[Extracted page text data]
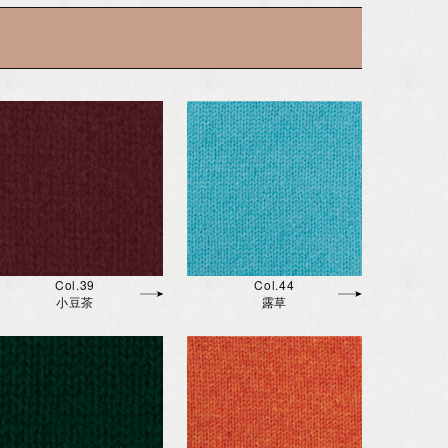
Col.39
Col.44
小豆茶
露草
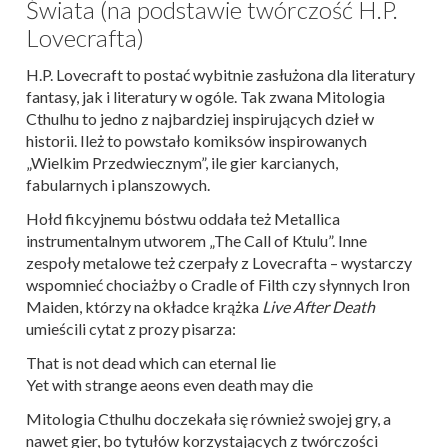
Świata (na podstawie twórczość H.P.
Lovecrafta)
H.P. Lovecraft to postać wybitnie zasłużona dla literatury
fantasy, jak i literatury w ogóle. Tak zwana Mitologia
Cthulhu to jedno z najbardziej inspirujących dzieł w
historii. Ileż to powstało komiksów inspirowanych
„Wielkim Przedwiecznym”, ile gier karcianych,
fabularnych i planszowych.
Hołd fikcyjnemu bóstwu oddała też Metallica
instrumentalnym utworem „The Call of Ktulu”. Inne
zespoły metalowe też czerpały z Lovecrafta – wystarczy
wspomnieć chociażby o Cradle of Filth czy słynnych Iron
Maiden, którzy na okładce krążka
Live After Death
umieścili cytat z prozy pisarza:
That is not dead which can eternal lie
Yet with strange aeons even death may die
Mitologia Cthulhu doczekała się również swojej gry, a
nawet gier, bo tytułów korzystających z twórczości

### Task prompt
Looking through the data above, copy out each line in which the string "gier" occurs.

### Final answer
„Wielkim Przedwiecznym”, ile gier karcianych,
nawet gier, bo tytułów korzystających z twórczości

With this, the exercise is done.